Rivers went on, angrily: “If you’d been half dressed, this wouldn’t have happened. There’ll be hell to pay unless I can convince him–“
A hand was laid on the knob and Bailey entered.
“Hello, Jim! I didn’t think you’d come out to-day.” He eyed the muffled woman sharply. “Who’ve you got with you–Mrs. Burke?”
“It don’t concern you,” Rivers replied. He saw his mistake instantly, and changed his tone. “Yes, I’m taking her home. Come, Mrs. Burke, we must be going.”
“Wait a minute, Jim,” said Bailey. He studied them both carefully. “Something’s wrong here. I feel that. Where are you going, Jim?”
Rivers’ wrath flamed out. “None o’ your business. Come, Blanche.” He turned to her. His tones betrayed him again.
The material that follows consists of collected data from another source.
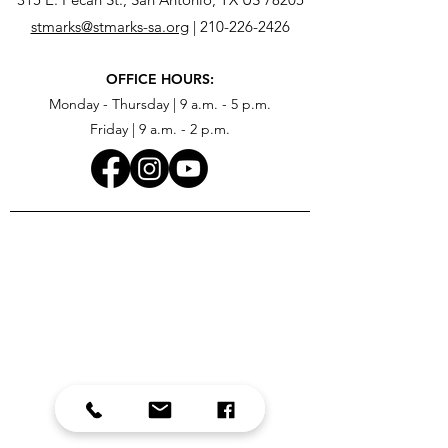
stmarks@stmarks-sa.org
|
210-226-2426
OFFICE HOURS:
Monday - Thursday | 9 a.m. - 5 p.m.
Friday | 9 a.m. - 2 p.m.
Bailey faced him, with his back to the door.
“Wait a minute, Jim.”
“Get out o’ my way.”
There was a silence, and in that silence the two men faced each other as if under some strange light. They seemed alien to each other, yet familiar, too. Bailey spoke first:
“Jim, I know all about it. You’re stealing another man’s wife–and, by God, I won’t let you do it!” His voice shook so that he hardly uttered his sentence intelligibly. The sweat of shame broke out on his face, but he did not falter. “I’ve seen this coming on all summer. I ought to have interfered before–“
Rivers laid a hand on him. “Stand out o’ my way, or I’ll kill you.”
The quiver went out of Bailey’s voice. He took his partner’s hand down from his shoulder, and when he dropped it there was a bracelet of whitened flesh where his fingers had circled it. “You’ll stay right here, Jim, till I say ‘go.'”
Rivers reached for a weapon. “Will I?” he asked. “I wonder if I will?”
Blanche burst out: “Oh, Jim, don’t! Please don’t!”
The men did not hear her. They saw no one, heard no one. They were facing each other in utter disregard of time or place.
Bailey’s tone grew sad and tender, but he did not move: “All right, Jim. If you want to go to hell as the murderer of your best friend, as well as for stealing another man’s wife, do it. But you sha’n’t go out of this door with that woman while I live. Now, that’s final.” His voice was low, and his words came slowly, but not from weakness.
For a moment hell looked from the other man’s eyes. He was like a tiger intercepted in his leap upon his prey. The laugh had vanished from his hazel eyes–they were gray and cold and savage, but there was something equally forceful in Bailey’s gaze.
Rivers could not shoot. He was infuriate, but he was not insane. He turned away, cursing his luck. His face, twitching and white, was terrible to look upon, but the crisis was over.
Bailey’s eyes lightened. “Come, old man, you can’t afford to do this. Go out and put up the team, and to-morrow we’ll take Mrs. Burke home–I’ll explain that she came over after the mail and couldn’t get back.”
Rivers turned on him again with a sneer. “You cussed fool, can’t you see that she can’t go back to Burke? I’ve made her mine–you understand?”